Nació en el barrio porteño de Villa Urquiza, en 1973. Egresado de la escuela de periodismo Taller Escuela Agencia (TEA), lleva 30 años desarrollando el oficio de periodista en radio, gráfica y tevé.
En radio trabajó en las radios América, La Red, Del Plata y Somos Radio, entre otras emisoras, donde cumplió tareas como productor, columnista y animador. En la actualidad conduce Verdades Afiladas, en el mediodía de El Destape Sin Fin, de Buenos Aires.

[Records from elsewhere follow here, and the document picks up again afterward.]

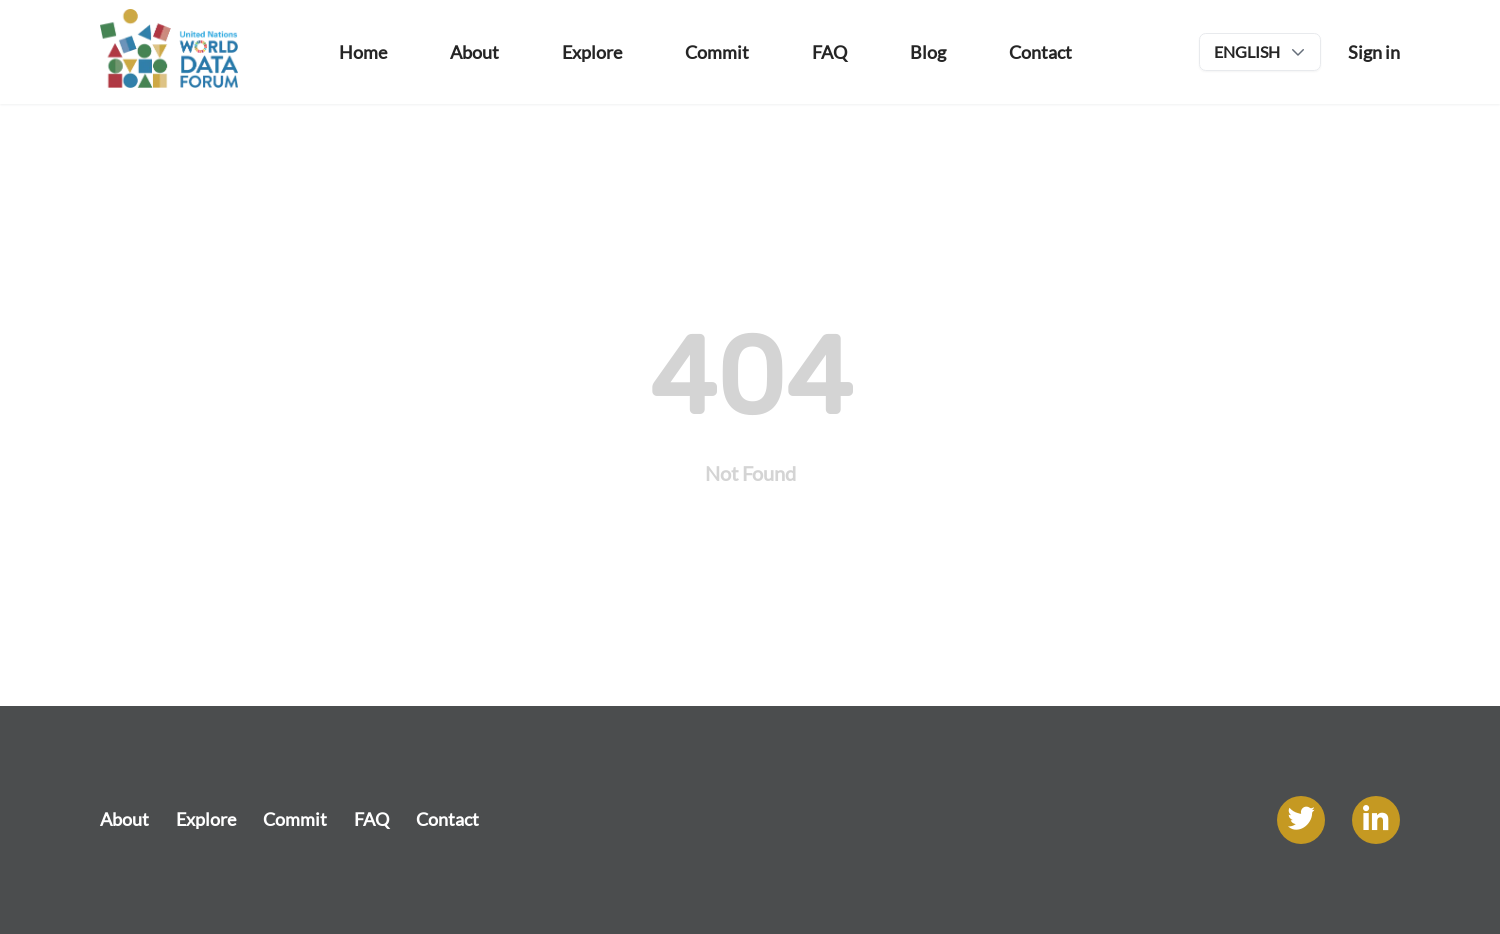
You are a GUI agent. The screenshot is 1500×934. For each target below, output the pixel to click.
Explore (206, 819)
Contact (447, 819)
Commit (295, 819)
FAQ (371, 819)
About (124, 819)
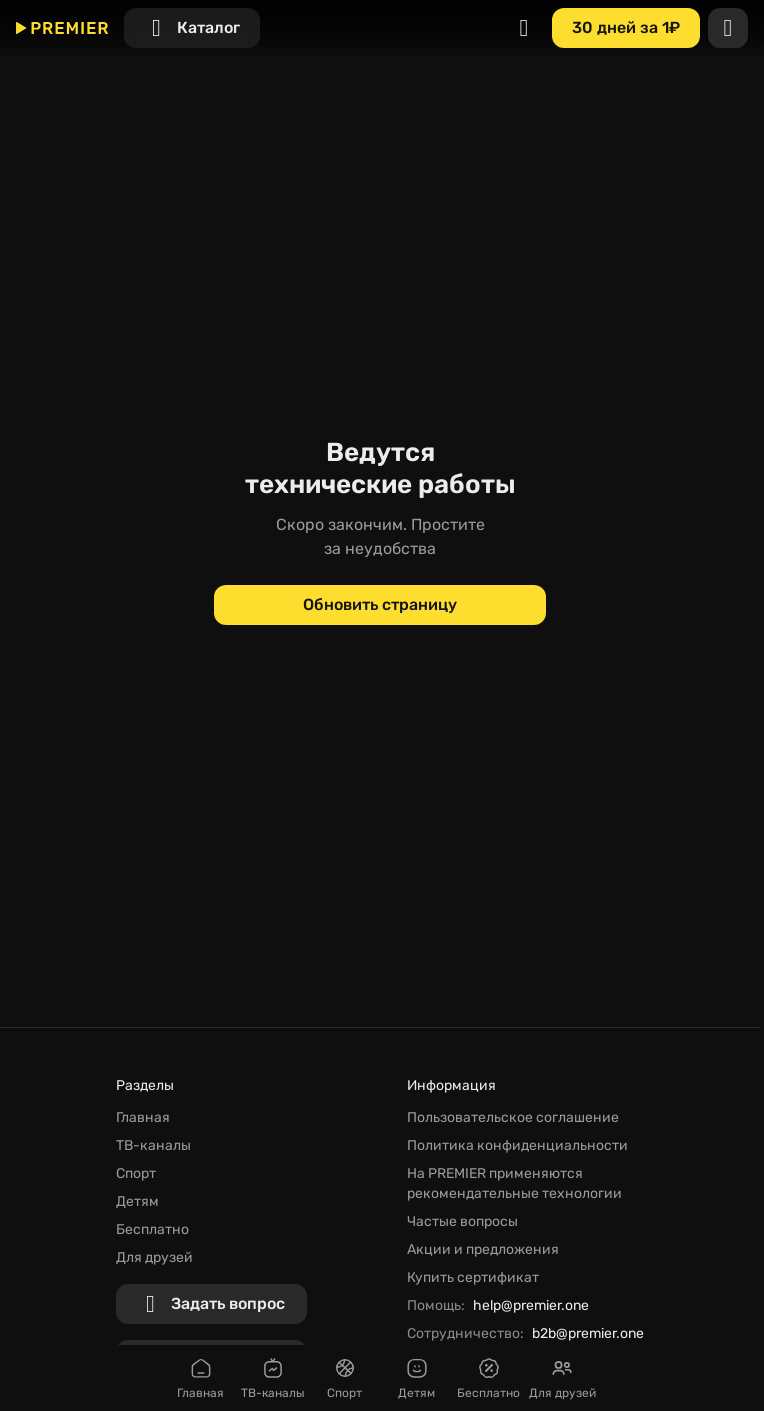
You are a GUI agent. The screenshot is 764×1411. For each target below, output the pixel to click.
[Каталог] (192, 28)
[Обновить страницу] (380, 605)
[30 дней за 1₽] (626, 28)
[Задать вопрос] (211, 1304)
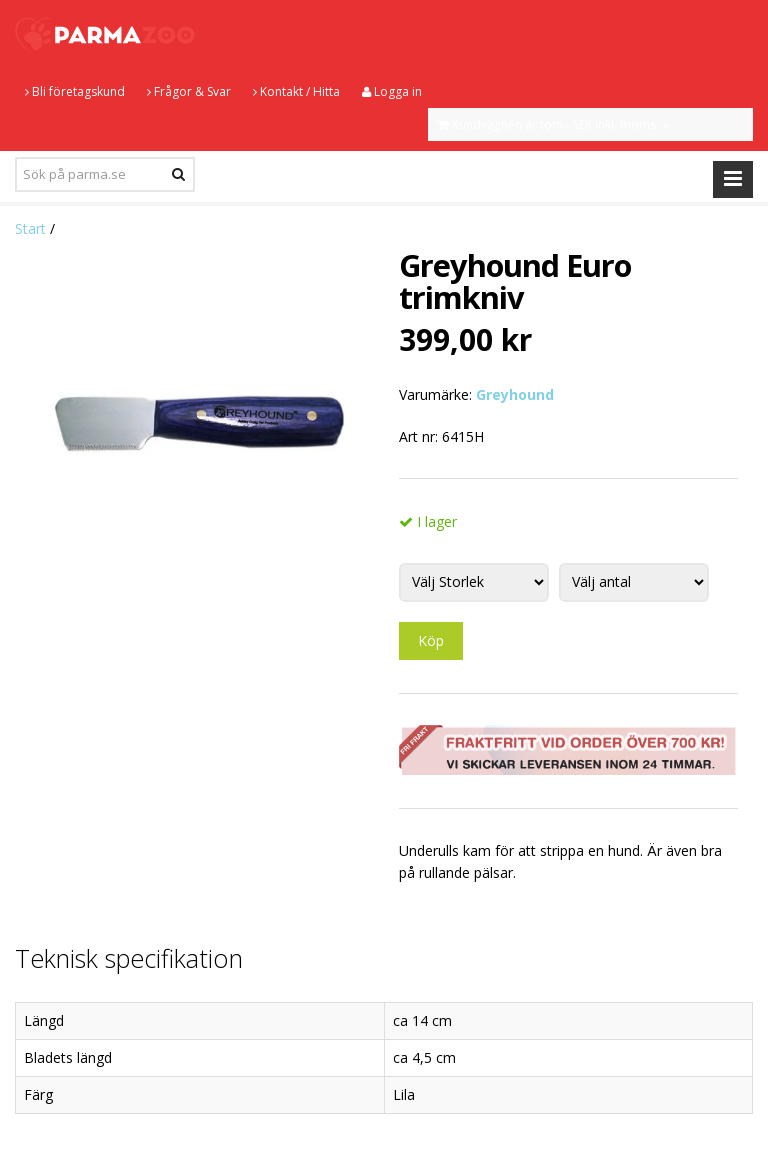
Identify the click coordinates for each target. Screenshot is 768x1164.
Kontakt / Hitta (296, 91)
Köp (431, 640)
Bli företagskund (75, 91)
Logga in (392, 91)
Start (30, 228)
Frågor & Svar (189, 91)
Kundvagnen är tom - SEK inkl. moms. (554, 124)
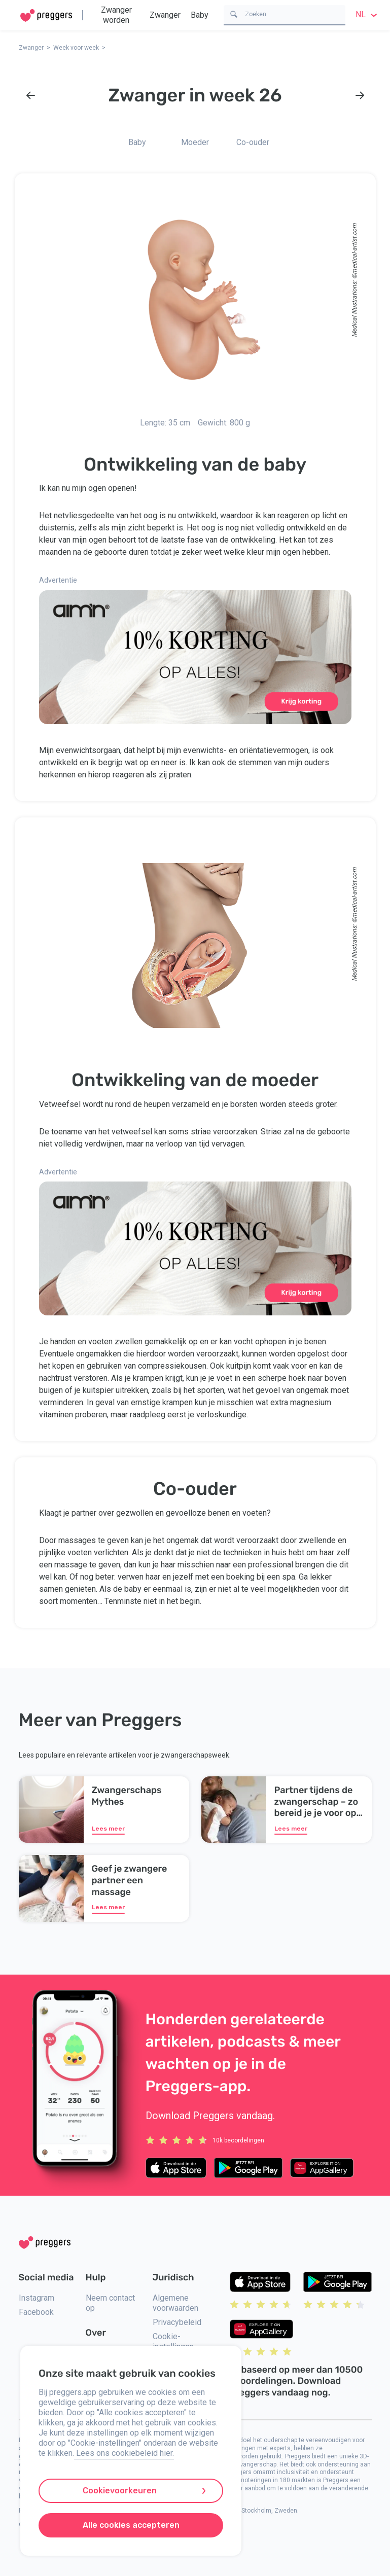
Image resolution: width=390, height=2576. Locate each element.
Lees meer (108, 1828)
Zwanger (165, 15)
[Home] (46, 15)
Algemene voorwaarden (175, 2303)
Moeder (195, 142)
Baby (199, 15)
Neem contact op (110, 2303)
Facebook (36, 2312)
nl (368, 14)
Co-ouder (252, 142)
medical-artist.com (354, 248)
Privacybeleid (177, 2322)
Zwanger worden (116, 15)
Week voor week (76, 47)
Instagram (36, 2298)
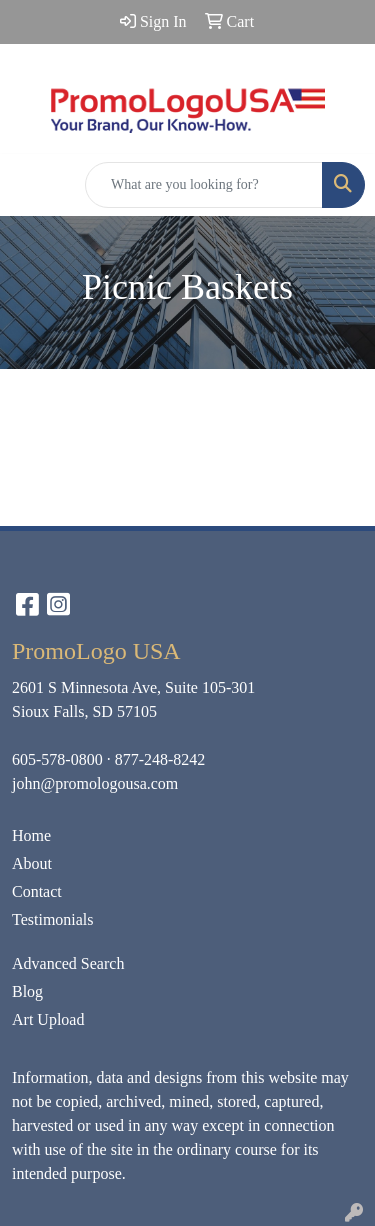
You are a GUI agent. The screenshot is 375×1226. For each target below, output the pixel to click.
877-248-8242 (160, 759)
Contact (37, 891)
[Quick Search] (204, 185)
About (32, 863)
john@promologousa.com (95, 783)
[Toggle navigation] (31, 185)
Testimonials (53, 919)
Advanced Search (68, 963)
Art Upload (48, 1019)
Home (31, 835)
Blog (27, 991)
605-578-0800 (57, 759)
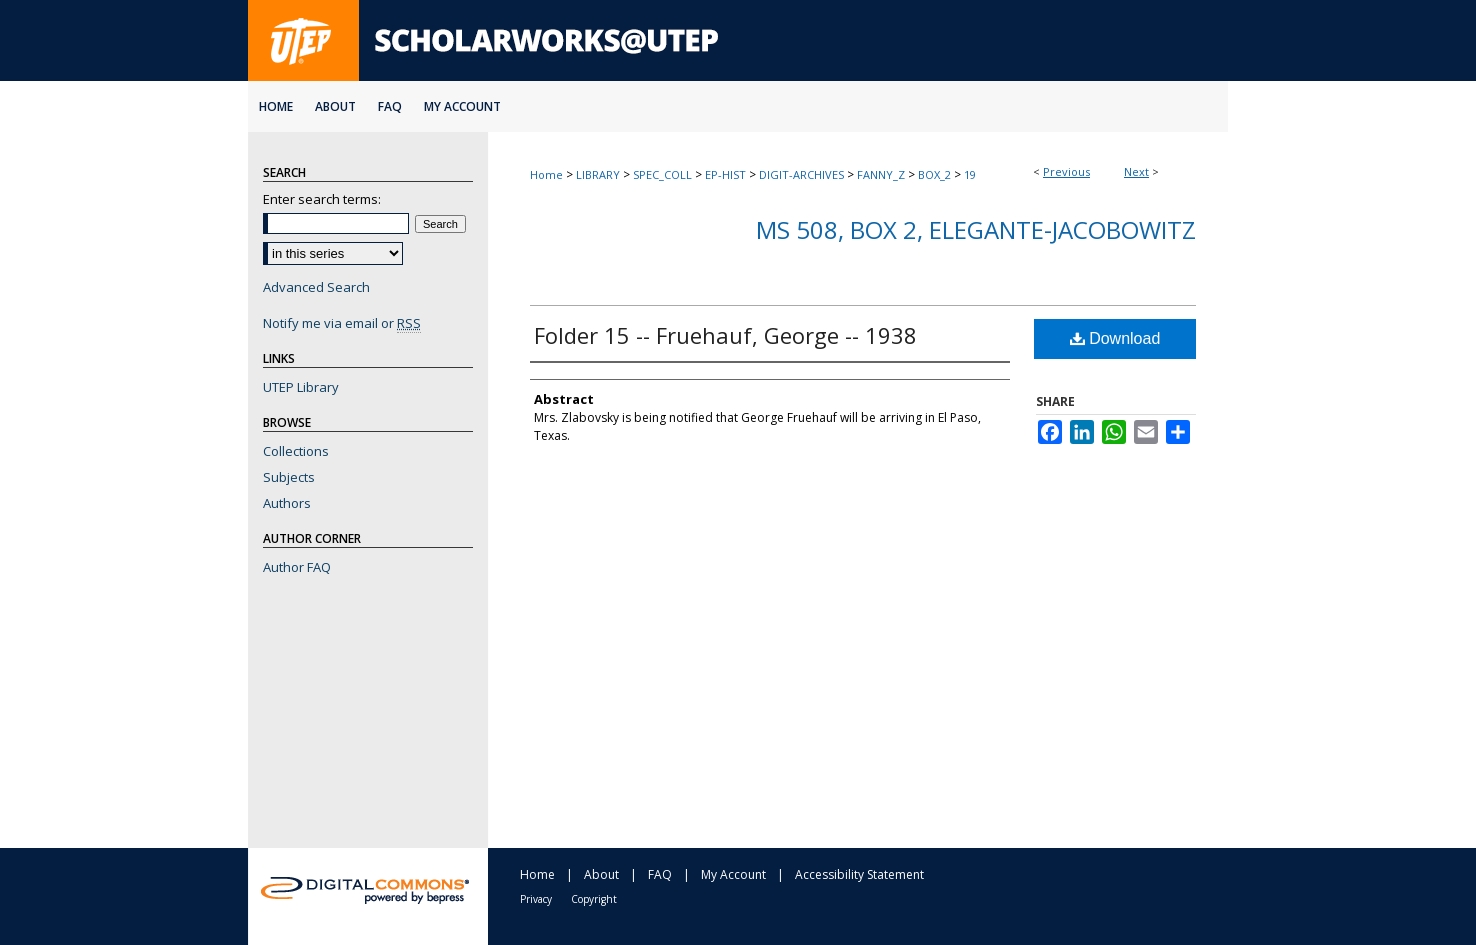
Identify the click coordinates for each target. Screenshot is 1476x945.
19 (970, 174)
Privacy (536, 899)
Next (1136, 171)
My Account (733, 874)
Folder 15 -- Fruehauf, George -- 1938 (725, 335)
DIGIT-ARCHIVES (801, 174)
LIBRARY (598, 174)
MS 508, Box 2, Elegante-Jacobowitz (976, 229)
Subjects (289, 477)
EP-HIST (725, 174)
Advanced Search (316, 287)
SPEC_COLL (662, 174)
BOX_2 (934, 174)
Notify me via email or (342, 323)
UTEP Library (301, 387)
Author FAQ (297, 567)
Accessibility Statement (859, 874)
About (601, 874)
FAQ (660, 874)
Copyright (594, 899)
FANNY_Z (881, 174)
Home (546, 174)
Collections (296, 451)
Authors (287, 503)
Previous (1066, 171)
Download (1115, 338)
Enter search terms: (322, 199)
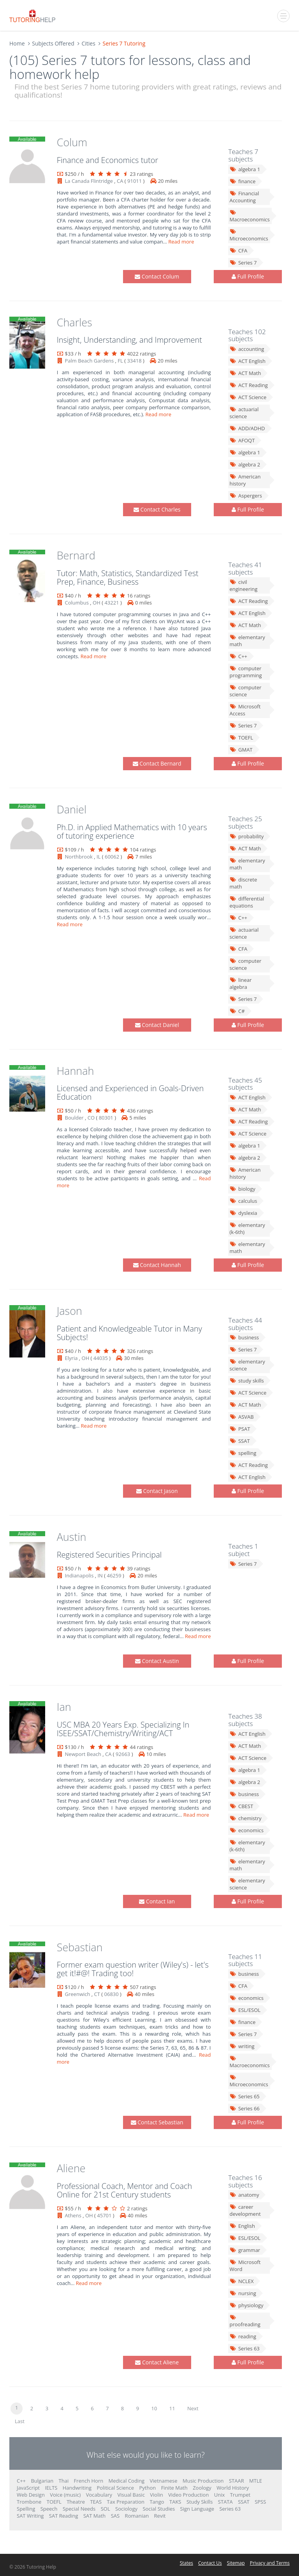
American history (244, 480)
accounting (246, 348)
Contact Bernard (157, 763)
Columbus (77, 602)
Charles (74, 322)
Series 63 (244, 2348)
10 (154, 2408)
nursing (242, 2293)
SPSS (260, 2501)
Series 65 (244, 2096)
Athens (73, 2215)
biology (242, 1188)
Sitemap (236, 2563)
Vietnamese (164, 2480)
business (244, 1337)
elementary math (247, 641)
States (186, 2563)
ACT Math (245, 373)
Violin (156, 2494)
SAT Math (94, 2515)
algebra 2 (244, 464)
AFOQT (242, 440)
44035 (100, 1358)
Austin (71, 1537)
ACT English (247, 360)
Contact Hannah (157, 1265)
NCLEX (241, 2281)
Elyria (71, 1358)
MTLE (255, 2480)
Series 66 (244, 2108)
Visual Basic (130, 2494)
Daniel (71, 809)
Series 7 (243, 262)
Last (20, 2421)
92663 (123, 1754)
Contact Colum (157, 276)
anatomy (244, 2194)
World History (232, 2487)
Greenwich (77, 1994)
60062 (112, 856)
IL (98, 856)
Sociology (126, 2508)
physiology (246, 2305)
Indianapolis (79, 1575)
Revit (160, 2515)
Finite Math (174, 2487)
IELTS (51, 2487)
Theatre (76, 2501)
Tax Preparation (125, 2501)
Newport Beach (83, 1754)
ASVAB (241, 1416)
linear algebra (240, 983)
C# (236, 1011)
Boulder (74, 1117)
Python (147, 2487)
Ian (64, 1707)
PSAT (239, 1428)
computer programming (245, 672)
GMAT (240, 749)
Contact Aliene (157, 2362)
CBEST (241, 1806)
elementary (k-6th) (247, 1228)
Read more (181, 241)
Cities (88, 43)
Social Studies (158, 2508)
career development (244, 2210)
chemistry (245, 1818)
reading (242, 2336)
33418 (134, 360)
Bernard (76, 555)
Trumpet (240, 2494)
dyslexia (243, 1212)
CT (97, 1994)
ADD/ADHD (247, 428)
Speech (49, 2508)
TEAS (96, 2501)
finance (242, 181)
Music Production (203, 2480)
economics (246, 1830)
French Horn (89, 2480)
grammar (244, 2250)
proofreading (244, 2321)
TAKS (175, 2501)
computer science (245, 691)
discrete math (243, 883)
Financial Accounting (244, 197)
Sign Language (197, 2508)
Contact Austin (157, 1661)
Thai (64, 2480)
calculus (243, 1200)
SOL (105, 2508)
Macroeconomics (249, 216)
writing (241, 2046)
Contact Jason (157, 1491)
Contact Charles (157, 509)
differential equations (246, 902)
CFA (238, 250)
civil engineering (243, 585)
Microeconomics (248, 235)
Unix (219, 2494)
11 (172, 2408)
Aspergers (245, 495)
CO (91, 1117)
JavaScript (28, 2487)
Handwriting (77, 2487)
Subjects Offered (53, 43)
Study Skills (199, 2501)
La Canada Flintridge (89, 180)
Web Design (31, 2494)
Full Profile (248, 276)
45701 (104, 2215)
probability (246, 836)
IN (99, 1575)
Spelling (26, 2508)
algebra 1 (244, 169)
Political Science (115, 2487)
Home (17, 43)
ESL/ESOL (244, 2009)
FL (120, 360)
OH (96, 602)
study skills (246, 1380)
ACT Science (247, 397)
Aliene (71, 2168)
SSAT (239, 1440)
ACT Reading (248, 385)
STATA (225, 2501)
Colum (72, 142)
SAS (115, 2515)
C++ (238, 656)
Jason (69, 1311)
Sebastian (80, 1947)
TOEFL (241, 737)
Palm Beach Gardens (89, 360)
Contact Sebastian (157, 2122)
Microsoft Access (244, 710)
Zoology (202, 2487)
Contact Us (210, 2563)
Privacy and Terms (270, 2563)
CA (120, 180)
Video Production (188, 2494)
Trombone (29, 2501)
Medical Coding (127, 2480)
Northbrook (79, 856)
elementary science (247, 1365)
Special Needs (79, 2508)
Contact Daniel (157, 1025)
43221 (111, 602)
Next (193, 2408)
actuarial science (244, 413)
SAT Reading (63, 2515)
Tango (157, 2501)
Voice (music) (65, 2494)
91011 (134, 180)
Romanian (137, 2515)
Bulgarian (42, 2480)
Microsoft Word (244, 2266)
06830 (111, 1994)
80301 (106, 1117)
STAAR (236, 2480)
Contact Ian (157, 1901)
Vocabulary (99, 2494)
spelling (242, 1452)
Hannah (75, 1071)
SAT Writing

En televisión fue columnista político en las señales de noticias A24 y CN23, participó de ciclos periodísticos en la Televisión Pública, y condujo el programa de entrevistas Tenemos Que Hablar (#TQH).
Escribió sobre actualidad política y económica en Noticias, Veintitrés, Poder y Perfil, entre otros, donde cumplió tareas como cronista, redactor y editor.

En la última década ejerció la secretaría de Redacción en el diario cooperativo Tiempo Argentino. En la actualidad escribe y edita en El Destape.

Publicó los libros de investigación periodística Banqueros, los dueños del poder (Editorial Norma) y El Agitador, Alfredo de Angeli y la historia secreta de la rebelión chacarera (Editorial Planeta).